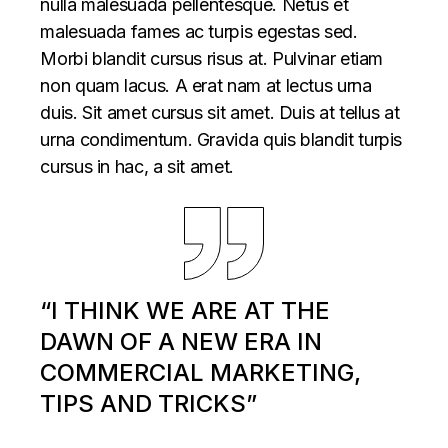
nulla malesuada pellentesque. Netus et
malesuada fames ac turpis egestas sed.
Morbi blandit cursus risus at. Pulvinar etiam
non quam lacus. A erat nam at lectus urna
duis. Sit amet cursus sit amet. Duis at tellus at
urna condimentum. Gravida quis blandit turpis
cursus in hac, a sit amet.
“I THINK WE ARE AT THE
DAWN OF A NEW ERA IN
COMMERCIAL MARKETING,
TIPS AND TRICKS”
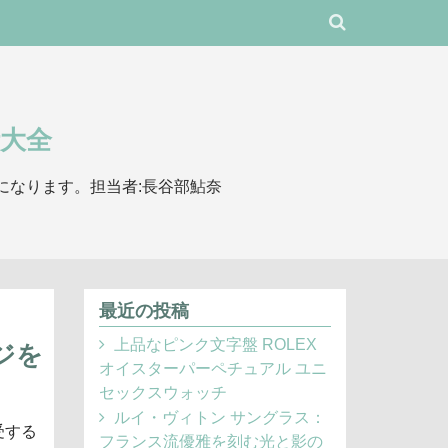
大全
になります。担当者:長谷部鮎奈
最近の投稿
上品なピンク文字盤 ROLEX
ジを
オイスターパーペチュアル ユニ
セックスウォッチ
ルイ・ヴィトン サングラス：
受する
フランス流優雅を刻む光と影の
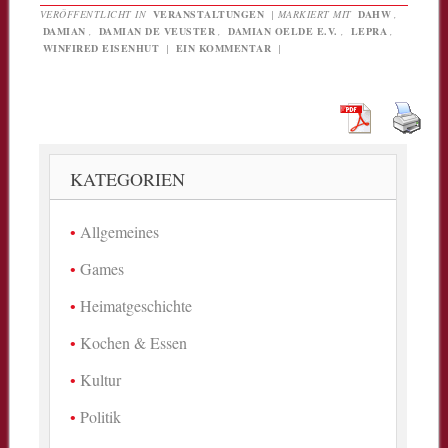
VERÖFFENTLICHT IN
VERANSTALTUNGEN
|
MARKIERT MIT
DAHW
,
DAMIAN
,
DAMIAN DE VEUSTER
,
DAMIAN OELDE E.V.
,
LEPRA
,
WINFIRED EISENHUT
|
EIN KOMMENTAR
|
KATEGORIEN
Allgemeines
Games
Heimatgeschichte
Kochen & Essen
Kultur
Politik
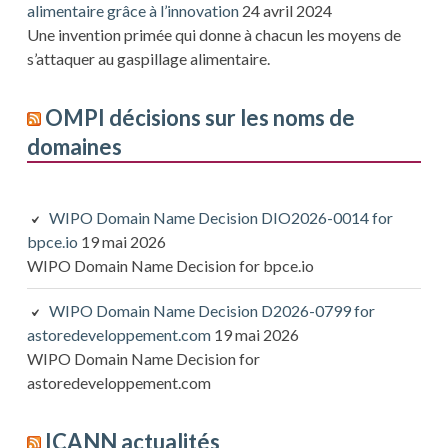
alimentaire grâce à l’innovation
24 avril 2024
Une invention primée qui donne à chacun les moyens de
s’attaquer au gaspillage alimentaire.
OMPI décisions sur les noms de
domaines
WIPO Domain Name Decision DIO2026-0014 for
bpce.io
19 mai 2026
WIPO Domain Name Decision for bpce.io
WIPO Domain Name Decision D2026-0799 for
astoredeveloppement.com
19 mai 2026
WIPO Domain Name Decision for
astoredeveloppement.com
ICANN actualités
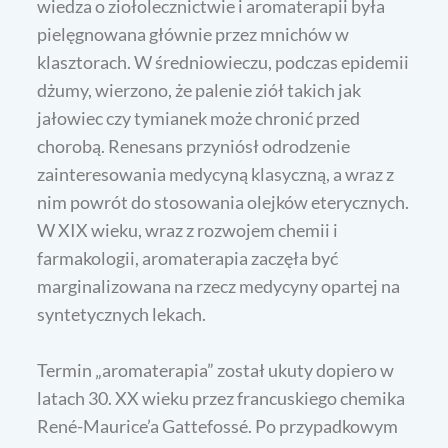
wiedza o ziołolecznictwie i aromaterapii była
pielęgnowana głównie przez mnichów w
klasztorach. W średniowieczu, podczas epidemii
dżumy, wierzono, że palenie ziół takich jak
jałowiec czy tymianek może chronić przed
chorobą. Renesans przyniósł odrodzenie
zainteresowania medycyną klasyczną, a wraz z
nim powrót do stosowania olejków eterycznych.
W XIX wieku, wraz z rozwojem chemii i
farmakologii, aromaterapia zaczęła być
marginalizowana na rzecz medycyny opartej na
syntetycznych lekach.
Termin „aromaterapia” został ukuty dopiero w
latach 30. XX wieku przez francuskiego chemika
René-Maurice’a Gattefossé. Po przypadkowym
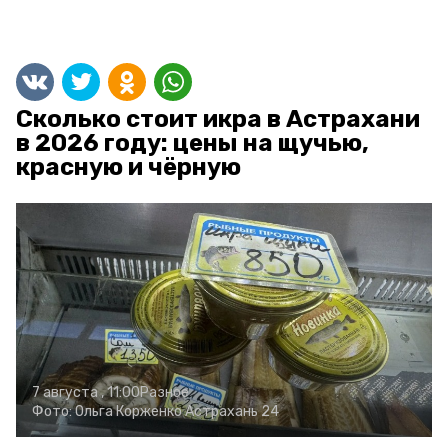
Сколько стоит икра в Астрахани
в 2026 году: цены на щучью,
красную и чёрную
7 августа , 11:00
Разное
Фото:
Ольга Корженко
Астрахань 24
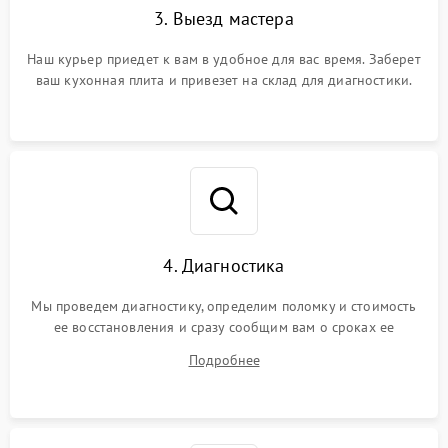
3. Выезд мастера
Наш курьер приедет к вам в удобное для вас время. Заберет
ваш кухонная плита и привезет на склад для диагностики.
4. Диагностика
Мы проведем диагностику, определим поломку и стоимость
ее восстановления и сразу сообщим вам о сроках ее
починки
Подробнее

TASK OBJECTIVE:
Reproduce all lines from the records above that include the word "urna".

OUTPUT FOR THIS EXERCISE:
non quam lacus. A erat nam at lectus urna
urna condimentum. Gravida quis blandit turpis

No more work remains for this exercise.